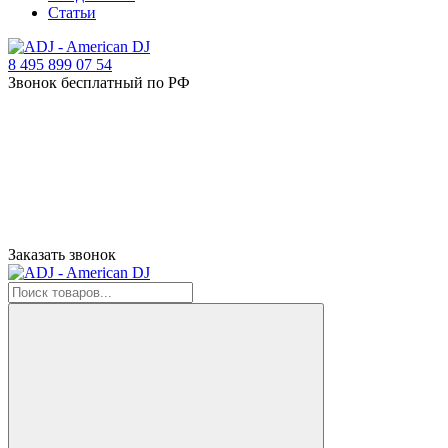
Статьи
8 495 899 07 54
Звонок бесплатный по РФ
Заказать звонок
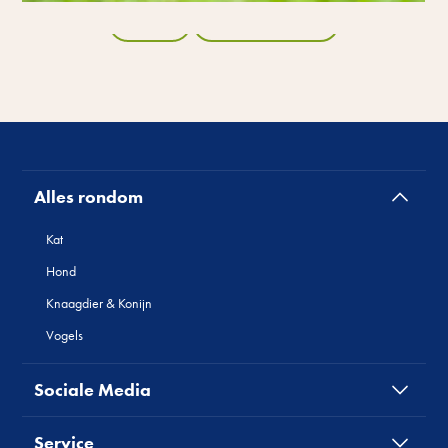
Terug
Alle producten
Alles rondom
Kat
Hond
Knaagdier & Konijn
Vogels
Sociale Media
Service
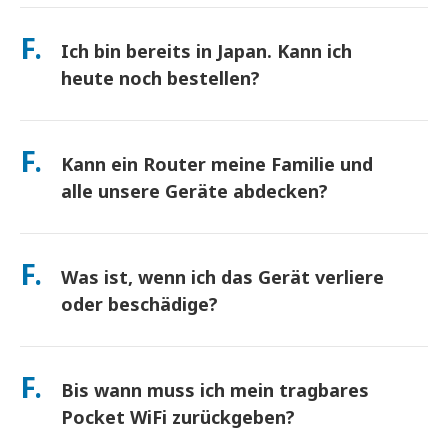
Abholung an Hauptflughäfen oder wählen Sie
beeinträchtigen). Sollte es dennoch zu einer
Hotel-/Hauszustellung (kommt vor dem Check-in/Abreise an).
F.
richtlinienbasierten Drosselung kommen, schreiben wir Ihnen
Ich bin bereits in Japan. Kann ich
Ein vorfrankierter Rücksendeumschlag ist inbegriffen – werfen
die Miete gut.
Sie ihn einfach in einen beliebigen Postkasten in Japan. Kein
heute noch bestellen?
Papierkram, keine Warteschlangen am Schalter.
Ja. Eine Abholung am selben Tag am Flughafen ist verfügbar.
Bei Hotelzustellung kommen Bestellungen in der Regel am
F.
Kann ein Router meine Familie und
nächsten Tag an. Wenn Sie sich nicht sicher sind, kontaktieren
Sie uns, und wir bestätigen die schnellste Option für Ihre
alle unsere Geräte abdecken?
Region.
verbinden Sie bis zu 10 Geräte gleichzeitig (Telefone, Tablets,
Laptops). Der Akku hält bis zu 10 Stunden, und wir legen eine
F.
Was ist, wenn ich das Gerät verliere
kostenlose Powerbank für den ganztägigen Gebrauch bei.
oder beschädige?
Sie können beim Checkout eine Versicherung hinzufügen, um
Verlust oder Beschädigung abzudecken. Ohne Schutz fällt eine
F.
Bis wann muss ich mein tragbares
Ersatzgebühr an. Wenn etwas passiert, kontaktieren Sie uns
sofort – wir helfen Ihnen, verbunden zu bleiben.
Pocket WiFi zurückgeben?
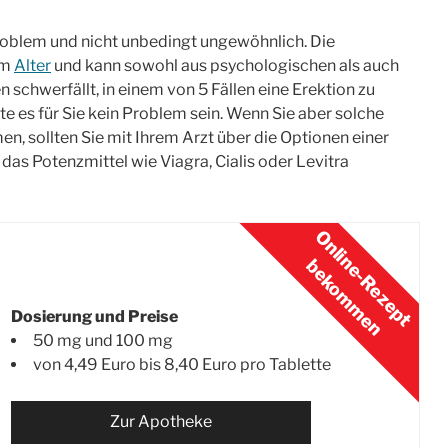
Problem und nicht unbedingt ungewöhnlich. Die
em
Alter
und kann sowohl aus psychologischen als auch
 schwerfällt, in einem von 5 Fällen eine Erektion zu
e es für Sie kein Problem sein. Wenn Sie aber solche
n, sollten Sie mit Ihrem Arzt über die Optionen einer
as Potenzmittel wie Viagra, Cialis oder Levitra
Dosierung und Preise
50 mg und 100 mg
von 4,49 Euro bis 8,40 Euro pro Tablette
Zur Apotheke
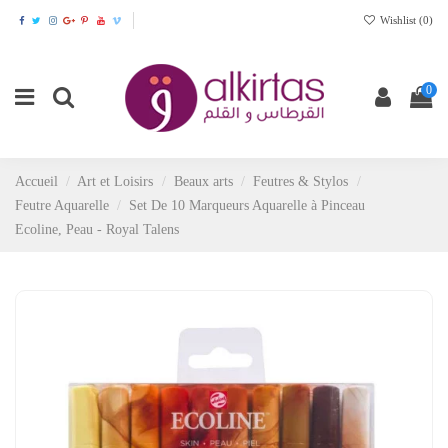
Wishlist (
0
)
0
Accueil
Art et Loisirs
Beaux arts
Feutres & Stylos
Feutre Aquarelle
Set De 10 Marqueurs Aquarelle à Pinceau
Ecoline, Peau - Royal Talens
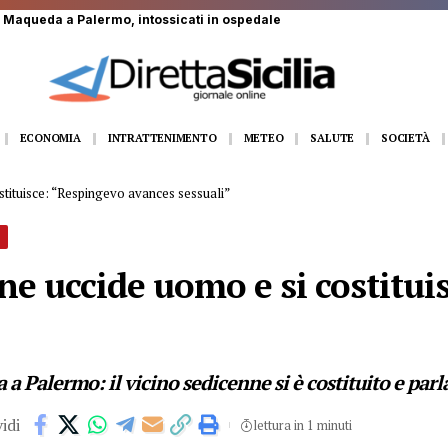
nato da un toro in un’azienda agricola
ECONOMIA
INTRATTENIMENTO
METEO
SALUTE
SOCIETÀ
stituisce: “Respingevo avances sessuali”
ne uccide uomo e si costitui
”
a Palermo: il vicino sedicenne si è costituito e parla
idi
lettura in 1 minuti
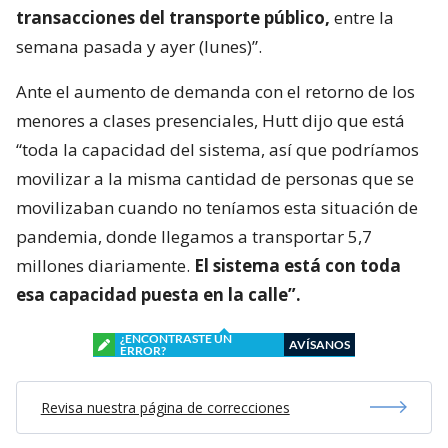
transacciones del transporte público,
entre la
semana pasada y ayer (lunes)”.
Ante el aumento de demanda con el retorno de los
menores a clases presenciales, Hutt dijo que está
“toda la capacidad del sistema, así que podríamos
movilizar a la misma cantidad de personas que se
movilizaban cuando no teníamos esta situación de
pandemia, donde llegamos a transportar 5,7
millones diariamente.
El sistema está con toda
esa capacidad puesta en la calle”.
¿ENCONTRASTE UN
AVÍSANOS
ERROR?
Revisa nuestra página de correcciones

══════════

**EXERCISE:**
Reproduce every line of the listing above in which the string "toda" appears.

**SOLUTION FOR THIS EXERCISE:**
“toda la capacidad del sistema, así que podríamos
El sistema está con toda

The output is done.